That perception exists in the West because the people from India that we tend to encounter are 3 or 4 standard deviations above the mean intelligence in a population of 1.2 billion.
Uh-huh. (Score:2, Insightful)
If someone else had discovered this theorem, it would have a different name -- unless there's an Indian named "Pythagoras" -- so checkmate Science Minister Harsh Vardhan.
In a nutshell... (Score:5, Interesting)
-- In India there is an undeniable and strong tendency to construct narratives of how everything good in the world was discovered in India. All Indians don't share this perspective, in fact it is shared by a minority, but er, that amounts to 150 million people or something.

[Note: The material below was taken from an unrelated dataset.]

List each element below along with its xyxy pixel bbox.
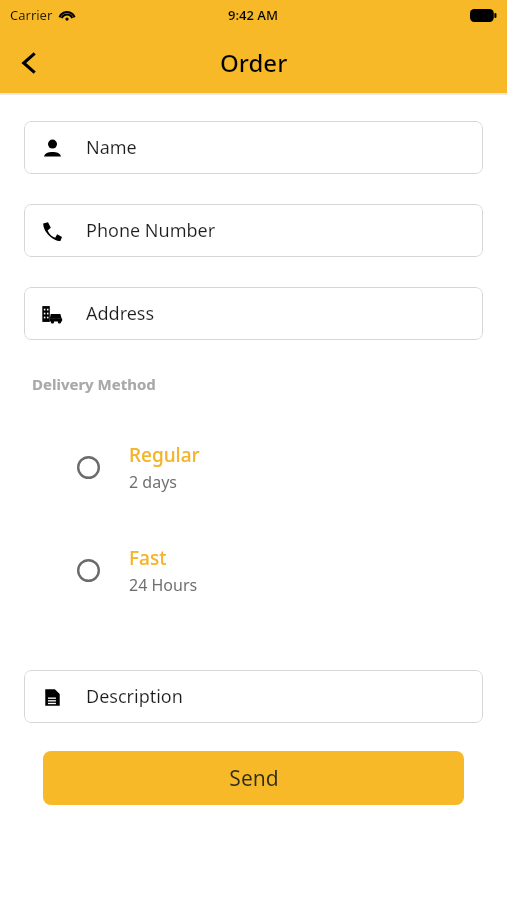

-- This tendency is inward, not outward looking. This politician Harsh Vardhan is a fuck up, like a lot of Indian politicians. But generally this thinking is not directed at bragging to the rest of the world about how great India is, rather it is to nurse, heal, revive people's connections with their own trampled culture and history -- one that in recent times is increasingly being supplanted by a pseudo-western culture and western lifestyle. It's a way of telling people in India to give their intellectual heritage another chance.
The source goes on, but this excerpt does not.